** Opening DATASET RECORDS block **
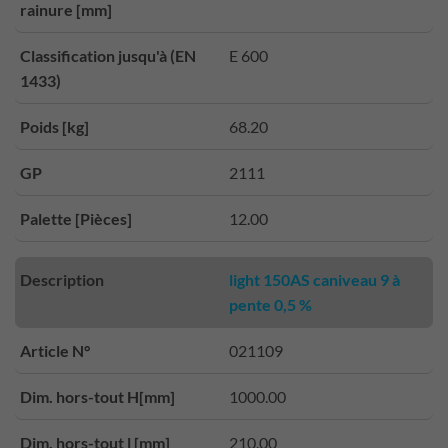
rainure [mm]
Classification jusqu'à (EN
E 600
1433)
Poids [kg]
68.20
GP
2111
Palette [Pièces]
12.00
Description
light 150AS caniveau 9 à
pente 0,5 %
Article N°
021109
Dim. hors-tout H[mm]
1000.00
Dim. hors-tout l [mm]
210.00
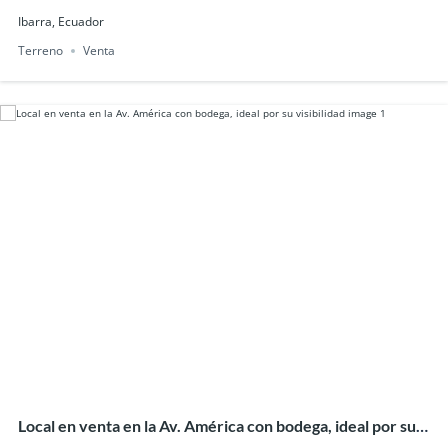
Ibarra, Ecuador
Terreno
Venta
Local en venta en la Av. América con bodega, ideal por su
** Closing DATASET RECORDS block **
Both ends included, copy the lines from the one holding "light 150AS caniveau 9 à" to the last line of the entries exactly, with all pictures left out.

**RESULT BELOW:**
light 150AS caniveau 9 à
pente 0,5 %
Article N°
021109
Dim. hors-tout H[mm]
1000.00
Dim. hors-tout l [mm]
210.00
Ibarra, Ecuador
Terreno
Venta
Local en venta en la Av. América con bodega, ideal por su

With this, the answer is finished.